What does the treatment involve?

It generally involves different osteopathic techniques such as mobilisations, manipulation, soft tissue massage, lymphatic drainage, stretching and strengthening.
I also use, when needed, a low-level Omega laser, which promotes optimal wound healing, pain relief, healing of soft tissue injuries (muscles, tendons, and ligaments). Low level laser is safe, non-invasive, painless, side-effect free. (Omega Laser Treatment read more here.)

Generally, dogs enjoy treatment, though when working over a painful area, we work sensitively. All techniques are modified to account for the dog’s pain.

Is osteopathy safe for my dog?

Osteopathy is suitable for the majority of dogs that have musculoskeletal issues. However, it is a legal requirement to gain veterinary consent before giving osteopathic treatment.

Sometimes the dog may experience some minor discomfort post treatment, which may manifest as a change in behaviour or short-term increase in pain or stiffness. To minimise the risk, I may give post treatment advice, such as hot or cold compresses, or suggest minor home adjustments where necessary. Any post treatment discomfort should alleviate in 24-48 hours. Therefore, if they are a working/racing dog it is recommended they are not worked for this time scale.

During treatment your dog will not be muzzled, unless there is a history of biting, or if the owner has concerns. The owner may be asked to hold the dog in a safe way during treatment.

How long will my dog’s appointment be?

  • The initial appointment will be between 45 minutes and an hour and will involve a full case history followed by treatment.
  • The follow-up appointments will be approximately 30 minutes.

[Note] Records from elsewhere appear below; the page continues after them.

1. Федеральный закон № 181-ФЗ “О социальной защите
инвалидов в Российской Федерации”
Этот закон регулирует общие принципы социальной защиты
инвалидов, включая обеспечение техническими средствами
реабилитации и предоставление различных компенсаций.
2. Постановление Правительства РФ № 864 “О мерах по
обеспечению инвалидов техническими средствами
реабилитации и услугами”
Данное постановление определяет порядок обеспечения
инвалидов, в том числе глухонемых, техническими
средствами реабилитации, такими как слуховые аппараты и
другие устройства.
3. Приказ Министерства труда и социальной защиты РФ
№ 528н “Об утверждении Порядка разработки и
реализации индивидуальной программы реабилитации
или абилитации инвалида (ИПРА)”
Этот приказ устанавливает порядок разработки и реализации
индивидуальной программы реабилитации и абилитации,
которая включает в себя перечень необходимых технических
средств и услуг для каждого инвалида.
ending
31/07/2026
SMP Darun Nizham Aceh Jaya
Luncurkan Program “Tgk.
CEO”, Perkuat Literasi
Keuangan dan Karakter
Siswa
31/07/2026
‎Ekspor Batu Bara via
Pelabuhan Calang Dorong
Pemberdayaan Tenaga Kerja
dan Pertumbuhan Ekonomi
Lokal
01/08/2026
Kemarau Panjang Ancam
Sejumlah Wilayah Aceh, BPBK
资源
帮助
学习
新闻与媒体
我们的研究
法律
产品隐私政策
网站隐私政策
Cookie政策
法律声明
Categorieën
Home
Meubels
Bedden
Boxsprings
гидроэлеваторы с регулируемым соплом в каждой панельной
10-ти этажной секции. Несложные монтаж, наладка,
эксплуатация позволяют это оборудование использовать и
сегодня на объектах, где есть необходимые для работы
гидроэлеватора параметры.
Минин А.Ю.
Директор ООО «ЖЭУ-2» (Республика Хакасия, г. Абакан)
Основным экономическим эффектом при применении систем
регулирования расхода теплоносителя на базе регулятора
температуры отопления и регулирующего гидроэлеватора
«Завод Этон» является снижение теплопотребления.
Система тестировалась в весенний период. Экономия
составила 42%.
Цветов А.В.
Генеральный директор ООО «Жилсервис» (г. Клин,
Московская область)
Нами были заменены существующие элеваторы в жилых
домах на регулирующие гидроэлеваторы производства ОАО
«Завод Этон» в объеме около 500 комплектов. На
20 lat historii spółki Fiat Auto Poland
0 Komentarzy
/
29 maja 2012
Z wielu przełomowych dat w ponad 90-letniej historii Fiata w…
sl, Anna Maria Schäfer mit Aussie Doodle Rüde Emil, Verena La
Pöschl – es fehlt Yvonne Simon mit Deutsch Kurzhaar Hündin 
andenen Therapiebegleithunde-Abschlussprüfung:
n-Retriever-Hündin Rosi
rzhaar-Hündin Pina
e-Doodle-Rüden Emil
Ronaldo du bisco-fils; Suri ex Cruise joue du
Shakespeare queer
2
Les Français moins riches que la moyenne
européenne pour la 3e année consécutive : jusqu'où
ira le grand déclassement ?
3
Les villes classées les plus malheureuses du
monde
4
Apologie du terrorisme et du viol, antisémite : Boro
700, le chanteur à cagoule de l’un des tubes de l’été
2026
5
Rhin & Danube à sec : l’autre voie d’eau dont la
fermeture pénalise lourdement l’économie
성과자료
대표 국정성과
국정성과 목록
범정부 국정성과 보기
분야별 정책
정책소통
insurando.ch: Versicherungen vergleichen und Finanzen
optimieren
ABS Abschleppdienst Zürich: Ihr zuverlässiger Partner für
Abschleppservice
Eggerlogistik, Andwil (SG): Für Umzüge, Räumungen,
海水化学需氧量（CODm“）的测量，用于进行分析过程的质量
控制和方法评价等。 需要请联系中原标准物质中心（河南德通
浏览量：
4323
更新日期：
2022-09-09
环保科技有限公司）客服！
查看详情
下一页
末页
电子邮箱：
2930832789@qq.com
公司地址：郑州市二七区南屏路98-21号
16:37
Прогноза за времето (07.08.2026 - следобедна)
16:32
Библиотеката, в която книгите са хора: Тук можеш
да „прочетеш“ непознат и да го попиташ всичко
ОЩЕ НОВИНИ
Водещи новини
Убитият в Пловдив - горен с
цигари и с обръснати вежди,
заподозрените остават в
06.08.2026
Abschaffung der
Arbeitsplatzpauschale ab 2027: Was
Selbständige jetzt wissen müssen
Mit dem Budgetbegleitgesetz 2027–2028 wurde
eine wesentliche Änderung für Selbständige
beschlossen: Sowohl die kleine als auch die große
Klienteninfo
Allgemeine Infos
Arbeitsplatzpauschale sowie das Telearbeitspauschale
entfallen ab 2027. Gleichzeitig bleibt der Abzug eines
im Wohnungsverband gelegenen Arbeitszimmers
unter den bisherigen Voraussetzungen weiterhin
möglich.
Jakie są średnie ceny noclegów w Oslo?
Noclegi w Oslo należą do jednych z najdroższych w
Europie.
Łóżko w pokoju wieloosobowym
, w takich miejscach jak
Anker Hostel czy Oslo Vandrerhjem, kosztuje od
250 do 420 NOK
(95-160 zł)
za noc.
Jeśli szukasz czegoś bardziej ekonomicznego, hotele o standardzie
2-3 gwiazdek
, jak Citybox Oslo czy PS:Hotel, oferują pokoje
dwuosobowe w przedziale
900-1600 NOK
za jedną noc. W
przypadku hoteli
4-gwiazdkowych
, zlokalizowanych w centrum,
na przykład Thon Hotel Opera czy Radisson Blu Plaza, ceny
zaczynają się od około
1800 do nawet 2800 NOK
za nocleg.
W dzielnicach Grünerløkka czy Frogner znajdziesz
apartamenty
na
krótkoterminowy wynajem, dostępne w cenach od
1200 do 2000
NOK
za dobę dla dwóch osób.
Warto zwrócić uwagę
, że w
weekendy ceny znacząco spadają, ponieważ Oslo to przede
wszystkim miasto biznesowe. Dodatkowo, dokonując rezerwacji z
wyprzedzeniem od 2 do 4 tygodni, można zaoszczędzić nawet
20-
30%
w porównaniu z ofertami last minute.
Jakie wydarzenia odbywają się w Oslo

It is important to create a bond with the dog to give them a positive experience so we might need longer. Equally, dogs are very good at telling us “they’re done” and that’s all they need, so the session might be a bit shorter. Over treating to fill the time is counterproductive.

Is my dog’s treatment covered by my pet insurance?

Most pet insurance companies cover osteopathic treatment as long as the osteopath is fully qualified, insured and the vet has given permission.